Stored data
Segment Open

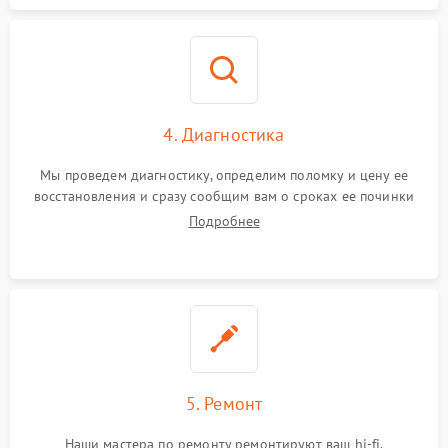
4. Диагностика
Мы проведем диагностику, определим поломку и цену ее
восстановления и сразу сообщим вам о сроках ее починки
Подробнее
5. Ремонт
Наши мастера по ремонту ремонтируют ваш hi-fi.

Segment Closed

#### [Directions]
Every line in the records is to be retyped exactly as it stands; the pictures stay out.

#### [Response box]
4. Диагностика
Мы проведем диагностику, определим поломку и цену ее
восстановления и сразу сообщим вам о сроках ее починки
Подробнее
5. Ремонт
Наши мастера по ремонту ремонтируют ваш hi-fi.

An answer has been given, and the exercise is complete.